新館の全体像(展示施設部分のみ、一部バックヤードを含む)(制作:Tenjikai.net)
手前が企画展示室、小部屋はオーディオ機器の展示を予定充実した展示環境を整えることで、学校の学習支援にも応じやすくなり、地域全体での文化への理解が深まると期待しています。
今までなかった企画展示室や会議室、予備室ができます。今までできなかった企画やイベントもやりたいです。
これまでの14年間の活動
2012年の開館以来、私たちは限られた予算の中で、展示の工夫や企画展示を通じて、来館者数を増やすための努力を続けてきました。
口コミで来館いただく方、遠方からお越しいただく方も増え、ラジオ文化への関心の高さを実感しています。
「ラジオと戦争」展の展示の一部 (2015年)
松本市立博物館の平和展示と同期した企画展
しかしながら歴史的建造物を流用した現在の建物は手狭で、障がいをお持ちのお客様への対応が十分にできず、心苦しい思いを抱いていました。
充実した展示環境を整えることで、学校の学習支援にも応じやすくなり、地域全体での文化への理解が深まると期待しています。
皆様のご支援の使途
頂いたご支援は、展示室への改装工事、エアコンの交換、防災設備の整備、そしてバリアフリー化工事に充てさせていただきます。一つひとつの工事が、来館者の皆様の満足度向上に直結しています。

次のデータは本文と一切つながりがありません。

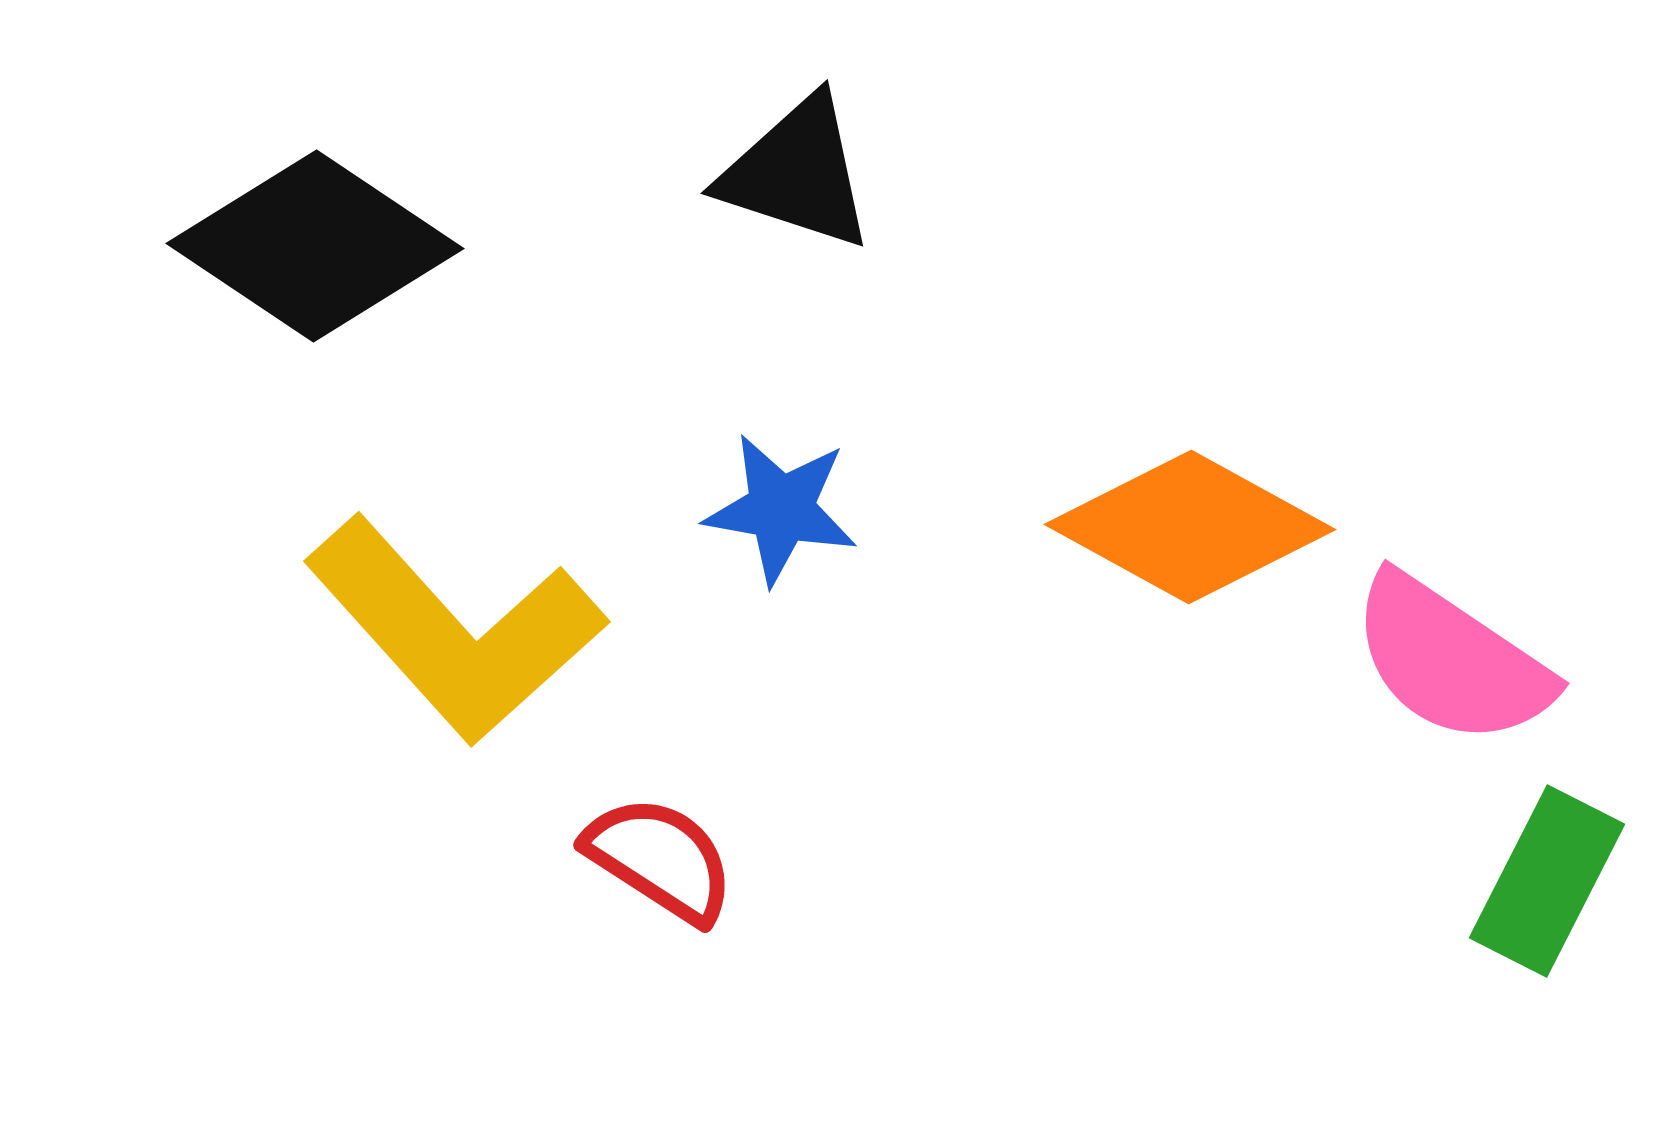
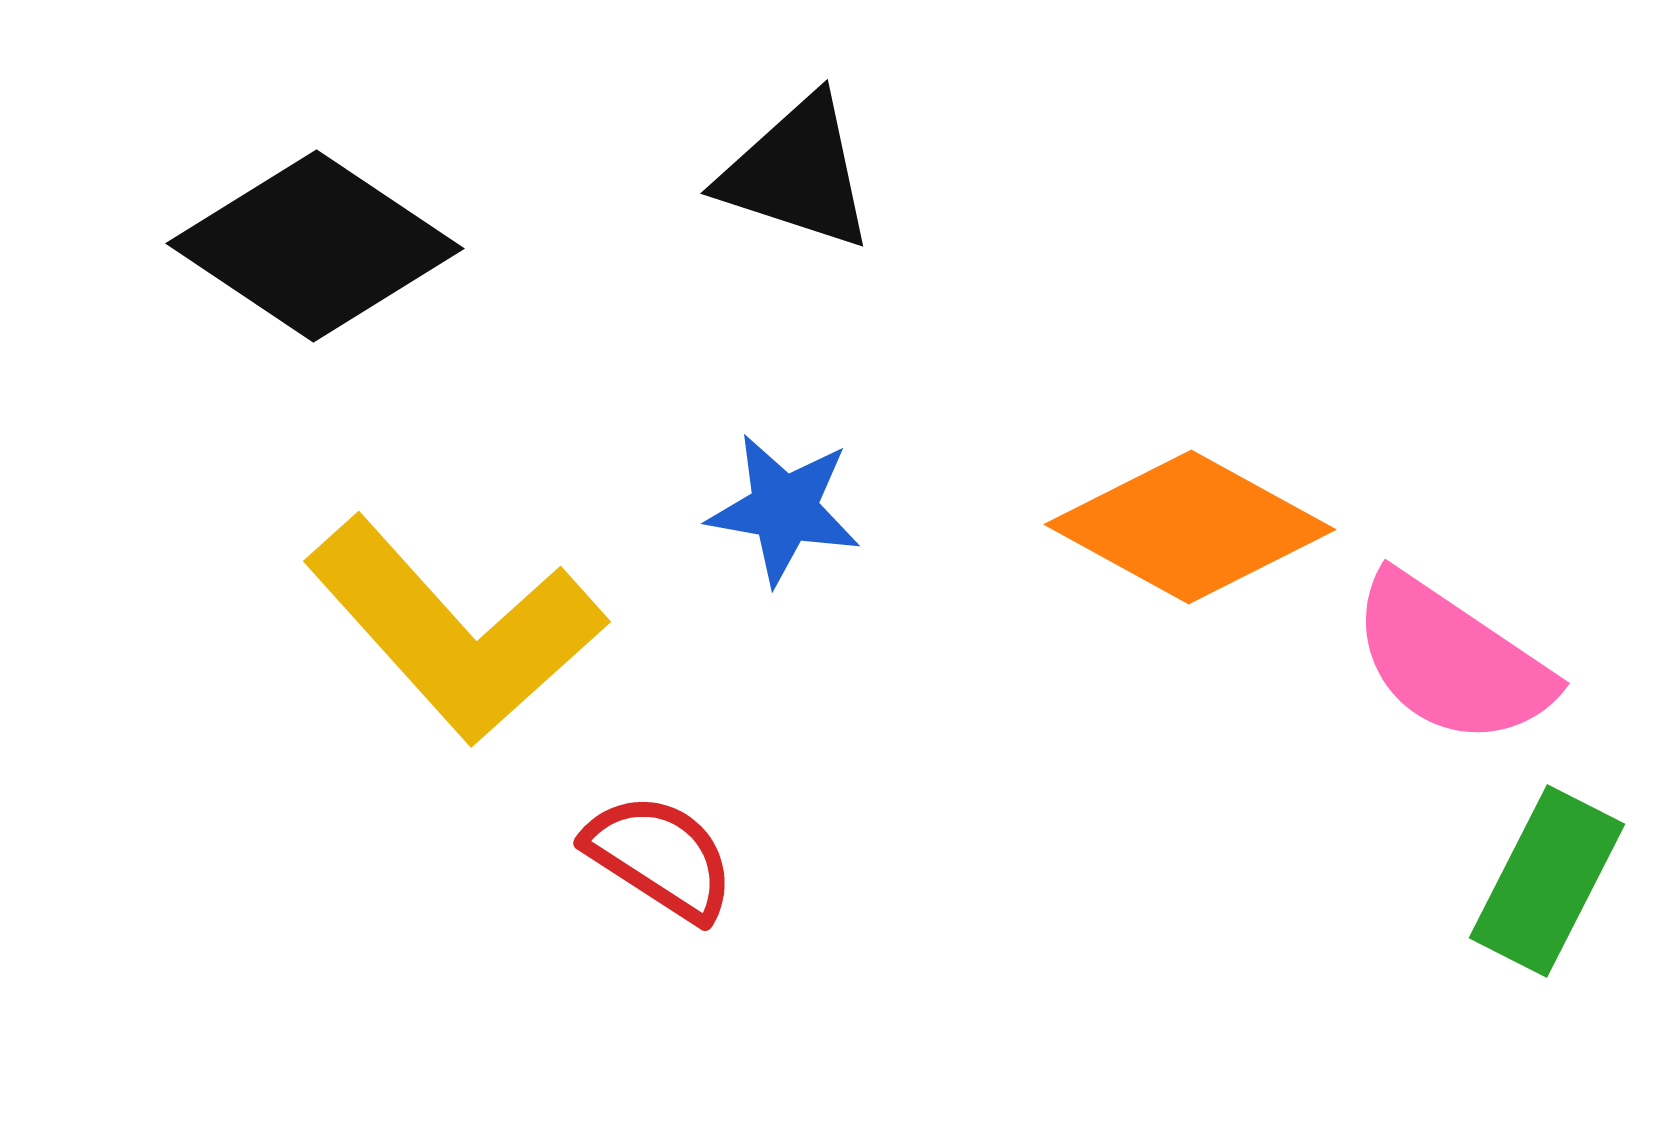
blue star: moved 3 px right
red semicircle: moved 2 px up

今回の目標金額は最小限の展示室の工事費用200万円ですが、資材費の高騰などにより、現時点で本来の予算をオーバーしているのが現状です。
今回の工事の質を維持して完成させられる費用の確保のため、500万円の予算確保を最終目標としたいと思います。
私たちが目指す未来
新しい展示空間が完成すれば、松本市はラジオの歴史を学べる拠点として、さらに多くの人々を迎え入れることができます。
子どもたちがラジオの歴史を学ぶ場、高齢者が思い出を共有する場、そして家族が一緒に楽しめる空間として、地域の文化的な財産になりたいと考えています。
現地は松本市立博物館分館に隣接しており、移転後は市の施設とも連携して、「松本まるごと博物館構想」に貢献すべく、活動していきたいと思います。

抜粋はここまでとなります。